-- ENTRIES SHOWN follows --

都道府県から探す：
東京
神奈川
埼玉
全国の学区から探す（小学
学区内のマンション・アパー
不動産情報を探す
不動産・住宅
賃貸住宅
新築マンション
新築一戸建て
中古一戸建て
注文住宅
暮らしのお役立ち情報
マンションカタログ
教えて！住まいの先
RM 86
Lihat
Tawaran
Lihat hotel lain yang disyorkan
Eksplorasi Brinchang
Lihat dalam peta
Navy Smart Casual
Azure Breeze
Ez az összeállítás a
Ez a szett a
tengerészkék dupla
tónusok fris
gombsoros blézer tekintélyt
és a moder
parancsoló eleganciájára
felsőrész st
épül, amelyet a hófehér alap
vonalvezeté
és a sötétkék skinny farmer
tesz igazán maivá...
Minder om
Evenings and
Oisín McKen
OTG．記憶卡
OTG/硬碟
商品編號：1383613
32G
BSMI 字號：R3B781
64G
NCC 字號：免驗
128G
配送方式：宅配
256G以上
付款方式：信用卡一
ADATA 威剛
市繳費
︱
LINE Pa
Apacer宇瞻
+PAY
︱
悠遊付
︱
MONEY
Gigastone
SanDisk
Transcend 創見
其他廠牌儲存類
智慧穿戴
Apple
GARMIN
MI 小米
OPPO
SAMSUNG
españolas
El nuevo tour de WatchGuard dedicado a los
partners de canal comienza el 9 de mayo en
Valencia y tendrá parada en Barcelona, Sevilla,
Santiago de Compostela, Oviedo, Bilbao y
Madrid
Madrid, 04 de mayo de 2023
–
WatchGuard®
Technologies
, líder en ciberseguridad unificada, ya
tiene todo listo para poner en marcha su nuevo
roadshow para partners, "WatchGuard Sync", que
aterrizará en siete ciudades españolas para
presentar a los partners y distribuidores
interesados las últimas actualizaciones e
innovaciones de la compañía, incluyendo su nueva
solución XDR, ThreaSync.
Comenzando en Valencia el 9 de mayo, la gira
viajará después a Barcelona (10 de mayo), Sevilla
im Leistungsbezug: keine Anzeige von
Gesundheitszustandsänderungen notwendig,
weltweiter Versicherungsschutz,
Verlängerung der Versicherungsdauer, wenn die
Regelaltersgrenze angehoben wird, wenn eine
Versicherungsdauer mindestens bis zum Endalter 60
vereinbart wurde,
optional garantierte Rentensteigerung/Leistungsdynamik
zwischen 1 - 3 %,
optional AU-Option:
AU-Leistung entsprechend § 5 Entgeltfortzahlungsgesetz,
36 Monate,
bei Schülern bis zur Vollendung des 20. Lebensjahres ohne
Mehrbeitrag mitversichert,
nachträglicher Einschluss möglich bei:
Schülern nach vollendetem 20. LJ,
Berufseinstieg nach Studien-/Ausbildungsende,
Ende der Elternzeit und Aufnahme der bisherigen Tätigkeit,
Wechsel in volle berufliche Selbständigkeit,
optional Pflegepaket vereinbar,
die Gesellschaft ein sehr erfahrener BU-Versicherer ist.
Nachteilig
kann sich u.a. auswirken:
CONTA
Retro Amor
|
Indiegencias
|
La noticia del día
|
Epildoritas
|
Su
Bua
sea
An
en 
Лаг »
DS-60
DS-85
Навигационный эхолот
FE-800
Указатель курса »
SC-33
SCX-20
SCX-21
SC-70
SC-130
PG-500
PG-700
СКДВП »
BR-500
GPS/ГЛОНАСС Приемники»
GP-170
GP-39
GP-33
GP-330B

-- ENTRIES SHOWN concluded --

_WHAT TO PRODUCE_
Find the lines above that contain the word "Sevilla" and collect them.

_ANSWER SECTION_
Valencia y tendrá parada en Barcelona, Sevilla,
viajará después a Barcelona (10 de mayo), Sevilla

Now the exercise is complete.